IMPORTANT:In its true form it is not a true SAK like the one in :IMPORTANT
IMPORTANT:c2 compliant systems, and it should be mistook as such. :IMPORTANT
It seems other find it useful as (System Attention Key) which is
useful when you want to exit a program that will not let you switch consoles.
(For example, X or a svgalib program.)
re'B'oot is good when you're unable to shut down. But you should also 'S'ync
and 'U'mount first.
'C'rashdump can be used to manually trigger a crashdump when the system is hung.
The kernel needs to have been built with CONFIG_KEXEC enabled.
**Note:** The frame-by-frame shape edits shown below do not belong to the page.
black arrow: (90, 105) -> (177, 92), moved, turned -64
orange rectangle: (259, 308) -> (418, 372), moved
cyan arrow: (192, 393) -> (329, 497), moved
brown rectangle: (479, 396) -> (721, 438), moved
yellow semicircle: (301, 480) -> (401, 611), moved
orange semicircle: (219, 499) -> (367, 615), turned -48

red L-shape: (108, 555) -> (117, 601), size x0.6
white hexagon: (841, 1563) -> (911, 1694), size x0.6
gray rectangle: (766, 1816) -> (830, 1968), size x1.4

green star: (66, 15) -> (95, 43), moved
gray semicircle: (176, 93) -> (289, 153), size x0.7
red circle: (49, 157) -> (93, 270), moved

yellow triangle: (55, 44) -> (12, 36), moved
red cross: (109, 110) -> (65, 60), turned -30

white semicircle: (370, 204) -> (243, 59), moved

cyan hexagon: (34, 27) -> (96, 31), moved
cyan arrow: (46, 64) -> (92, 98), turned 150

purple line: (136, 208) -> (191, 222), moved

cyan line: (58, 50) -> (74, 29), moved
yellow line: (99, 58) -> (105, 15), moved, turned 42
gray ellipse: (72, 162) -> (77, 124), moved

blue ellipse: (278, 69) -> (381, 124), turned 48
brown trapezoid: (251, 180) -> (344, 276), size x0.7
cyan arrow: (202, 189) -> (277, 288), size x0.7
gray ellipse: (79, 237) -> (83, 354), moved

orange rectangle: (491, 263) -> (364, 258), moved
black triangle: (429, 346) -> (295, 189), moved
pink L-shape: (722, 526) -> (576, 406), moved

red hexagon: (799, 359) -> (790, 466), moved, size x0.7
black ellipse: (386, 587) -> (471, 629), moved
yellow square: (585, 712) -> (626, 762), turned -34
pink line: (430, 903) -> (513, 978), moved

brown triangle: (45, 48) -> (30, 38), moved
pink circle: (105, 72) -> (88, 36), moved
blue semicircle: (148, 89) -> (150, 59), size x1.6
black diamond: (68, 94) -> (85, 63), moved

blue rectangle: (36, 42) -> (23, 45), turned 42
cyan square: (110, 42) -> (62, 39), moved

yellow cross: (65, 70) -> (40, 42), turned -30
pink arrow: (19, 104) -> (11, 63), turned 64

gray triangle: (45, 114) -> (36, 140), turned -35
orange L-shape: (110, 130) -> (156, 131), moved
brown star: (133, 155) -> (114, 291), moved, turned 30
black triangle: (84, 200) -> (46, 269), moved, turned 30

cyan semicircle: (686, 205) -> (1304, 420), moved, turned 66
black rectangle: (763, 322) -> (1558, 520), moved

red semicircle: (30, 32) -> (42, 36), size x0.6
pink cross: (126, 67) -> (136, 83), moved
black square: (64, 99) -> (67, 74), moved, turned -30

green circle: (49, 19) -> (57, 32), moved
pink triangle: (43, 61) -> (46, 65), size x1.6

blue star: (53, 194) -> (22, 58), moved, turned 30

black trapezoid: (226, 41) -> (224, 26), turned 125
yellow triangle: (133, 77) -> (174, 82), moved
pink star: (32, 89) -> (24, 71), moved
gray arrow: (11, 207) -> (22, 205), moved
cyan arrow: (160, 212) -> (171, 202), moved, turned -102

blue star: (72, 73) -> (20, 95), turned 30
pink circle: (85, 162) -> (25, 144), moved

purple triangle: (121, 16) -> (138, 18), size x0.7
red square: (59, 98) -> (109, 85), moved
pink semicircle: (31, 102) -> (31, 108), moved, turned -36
'S'ync is great when your system is locked up, it allows you to sync your
disks and will certainly lessen the chance of data loss and fscking. Note
that the sync hasn't taken place until you see the "OK" and "Done" appear
on the screen. (If the kernel is really in strife, you may not ever get the
OK or Done message...)
'U'mount is basically useful in the same ways as 'S'ync. I generally 'S'ync,
'U'mount, then re'B'oot when my system locks. It's saved me many a fsck.
Again, the unmount (remount read-only) hasn't taken place until you see the
"OK" and "Done" message appear on the screen.
The loglevel'0'-'9' is useful when your console is being flooded with
kernel messages you do not want to see. Setting '0' will prevent all but
the most urgent kernel messages from reaching your console. (They will
still be logged if syslogd/klogd are alive, though.)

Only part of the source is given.